In classical education, the rhetoric stage includes high school and college years. This is when the human mind is well suited to the development of research writing skills. Students are ready to research facts and complex ideas then express logical answers to important questions as they persuade others with clear analytical writing.  In practical terms, start writing research papers early in high school so that this skill has time to become college-ready.

Homeschool Parents: If you have misgivings about how to teach this subject to your student, enlist the aid of others who teach or write research pieces professionally. Find friends with degrees in research fields and sweet-talk them into objectively grading your young writer’s efforts. Encourage your teen’s co-op teachers to assign research papers in high school classes.

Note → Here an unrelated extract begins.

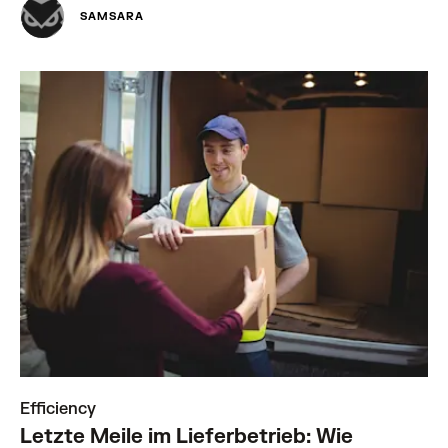
SAMSARA
Efficiency
Letzte Meile im Lieferbetrieb: Wie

Be willing to master research writing for yourself while you both develop writing skills.
 

2. Train for “adulting skills” while still in high school

The skills needed to boost college success are often simple “adulting skills” that should be sharpened well before dorm move-in day. Common-sense abilities like money management, self-control, and determination will help throughout college, career, marriage, and life. Knowing how to change a tire and cook a decent meal are icing on the cake!

An essential college skill is time-management. Many students who fail at college did so because they weren’t able to balance social activities and part-time jobs with their need to study, sleep, do some laundry, grab some decent food, and get to class. To avoid time management disasters, learn to juggle your own schedule now while you can still cheaply handle a few disasters. At college, mangled schedules will cost time, money, and tuition. Find a planning system and learn how to use it now instead of after a disaster happens.

Homeschool Parents: If you are still doing all the scheduling, organizing, and teaching during your teen’s high school years, your first step is to hand much of the job off to your teen. Have him take over his own academic and life schedule. Let him work out his own academic planning. Walk him through the process of evaluating his course load and learn how to allot the time needed for each subject. Have him plan for trips, work, music lessons, sports, and free time. Making mid-course adjustments to a hectic schedule is part of the learning package, no extra charge.

3. Practice healthy failure recovery

Parents: As a master of one’s own schedule, the student must suffer the consequences for poor planning, even if it means she earns a low score on a quiz or paper. The resolve of many well-meaning parents melts when the student’s transcript pays the price of priorities gone awry. If procrastination is your teen’s struggle it is better to earn a poor grade now than fail in college. Understanding his own limitations means he’s on his way to better time management. He is also on his way to developing the third most practical college skill: failure recovery.

Learning how to recover from a failed task is vital. Mastering this piece of the puzzle will make all the difference. College will be an untidy mix of positive and negative experiences that ultimately teach us a lot about ourselves. If your teen is crushed by even minor setbacks now, you’ll need to practice healthy recovery every chance you get before freshman orientation.
High school is a time of countless mental changes. The process will feel like three steps forward, two steps back. Use these four years wisely to help your student mature in these three areas. May too few parking spaces, weird roommates, and questionable cafeteria food be the worst disasters she’ll suffer in her college years.